Question

A parallel plate capacitor is charged and then disconnected from the charging battery. If the plates are now moved farther apart by pulling at them by means of insulating handles, then:
A. The energy stored in the capacitor decreases
B. The capacitance of the capacitor increases
C. The charge on the capacitor decreases
D. The voltage across the capacitor increases

Answer 1

Hint:First let us see what a parallel plate capacitor is: An arrangement of electrodes and insulating material or dielectric are created by parallel plate capacitors. The plates are charged and an electrical field is formed between them when two parallel plates are attached by a battery, and this configuration is known as the parallel plate capacitor.

Complete answer:
A parallel plate, which consists of two metal plates with a distance between them is the simplest configuration for a capacitor. Electrons are deposited on one plate while an equal number of electrons are withdrawn from the other plate. This very specific property of a parallel plate capacitor makes it ideal for extracting harmonics from the supply of AC. For electronic circuits for different purposes, a parallel plate capacitor is used. It can be used in transducers also.

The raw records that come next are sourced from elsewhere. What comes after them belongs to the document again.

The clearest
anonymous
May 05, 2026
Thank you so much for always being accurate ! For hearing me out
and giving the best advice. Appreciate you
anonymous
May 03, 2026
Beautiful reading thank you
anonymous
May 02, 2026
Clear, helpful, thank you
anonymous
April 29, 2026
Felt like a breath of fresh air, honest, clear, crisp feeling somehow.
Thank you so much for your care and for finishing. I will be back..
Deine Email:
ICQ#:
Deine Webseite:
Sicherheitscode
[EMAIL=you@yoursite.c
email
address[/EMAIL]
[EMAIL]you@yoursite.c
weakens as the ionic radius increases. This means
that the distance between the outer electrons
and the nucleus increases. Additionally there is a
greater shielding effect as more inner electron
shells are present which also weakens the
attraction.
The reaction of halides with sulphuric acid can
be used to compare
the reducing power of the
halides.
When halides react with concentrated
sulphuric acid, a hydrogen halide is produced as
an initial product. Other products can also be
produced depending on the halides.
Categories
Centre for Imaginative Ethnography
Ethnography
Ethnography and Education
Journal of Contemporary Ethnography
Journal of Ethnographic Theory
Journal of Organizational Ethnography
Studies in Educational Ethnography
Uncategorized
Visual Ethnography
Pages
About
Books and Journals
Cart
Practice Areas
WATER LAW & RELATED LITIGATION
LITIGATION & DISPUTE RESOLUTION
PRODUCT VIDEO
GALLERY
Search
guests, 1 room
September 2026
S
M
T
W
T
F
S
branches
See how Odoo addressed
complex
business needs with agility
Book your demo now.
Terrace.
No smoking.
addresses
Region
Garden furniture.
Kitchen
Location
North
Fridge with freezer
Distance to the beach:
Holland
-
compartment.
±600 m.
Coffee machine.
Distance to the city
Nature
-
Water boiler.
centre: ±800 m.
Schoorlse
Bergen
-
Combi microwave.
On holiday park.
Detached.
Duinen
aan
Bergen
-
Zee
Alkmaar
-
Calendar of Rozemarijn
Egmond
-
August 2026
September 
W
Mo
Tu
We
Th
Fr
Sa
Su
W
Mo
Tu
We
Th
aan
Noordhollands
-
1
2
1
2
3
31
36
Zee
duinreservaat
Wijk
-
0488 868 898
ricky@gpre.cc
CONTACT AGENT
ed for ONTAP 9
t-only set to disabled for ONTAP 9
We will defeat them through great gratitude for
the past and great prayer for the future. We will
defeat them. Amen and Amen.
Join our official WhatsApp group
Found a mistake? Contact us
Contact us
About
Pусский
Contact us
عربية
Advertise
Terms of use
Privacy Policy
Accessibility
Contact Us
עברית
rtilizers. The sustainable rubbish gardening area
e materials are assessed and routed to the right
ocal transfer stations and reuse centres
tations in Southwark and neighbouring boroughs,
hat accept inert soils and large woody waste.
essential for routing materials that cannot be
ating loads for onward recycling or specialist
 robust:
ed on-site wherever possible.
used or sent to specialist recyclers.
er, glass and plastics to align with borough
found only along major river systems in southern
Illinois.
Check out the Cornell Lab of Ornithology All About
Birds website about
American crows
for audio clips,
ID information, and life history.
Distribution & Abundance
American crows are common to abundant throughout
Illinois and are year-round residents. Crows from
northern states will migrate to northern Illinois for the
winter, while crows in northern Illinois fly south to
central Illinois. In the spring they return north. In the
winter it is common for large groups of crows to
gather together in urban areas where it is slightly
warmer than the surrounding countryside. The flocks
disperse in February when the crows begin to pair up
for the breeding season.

In a parallel plate capacitor, the electric field $E$ is directly proportional to the charge $Q$ as there will be more field lines if there is more charge. So,
$E\alpha Q$ ...... (i)
Also, voltage across the parallel plates is given by:
$V = Ed$
Thus,
$V\alpha E$ ...... (ii)
From equation (i) and (ii), we get:
$Q\alpha CV$

Different capacitors hold different quantities of charge for the same applied voltage, based on their physical characteristics. We define their capacitance $C$ to be such that the load $Q$ contained in the capacitor is proportional to the load. The charge deposited in the capacitor is given by:
$
Q = CV \\
\Rightarrow C = \dfrac{Q}{V} \\
$
At the point when a voltage $V$ is applied to the capacitor, it stores a charge $Q$, as appeared. We can perceive how its capacitance relies upon surface area $A$ and distance d by considering the qualities of the Coulomb power. We realize that like charges repulse, not at all like charges pull in, and the force between charges falls down because of separation.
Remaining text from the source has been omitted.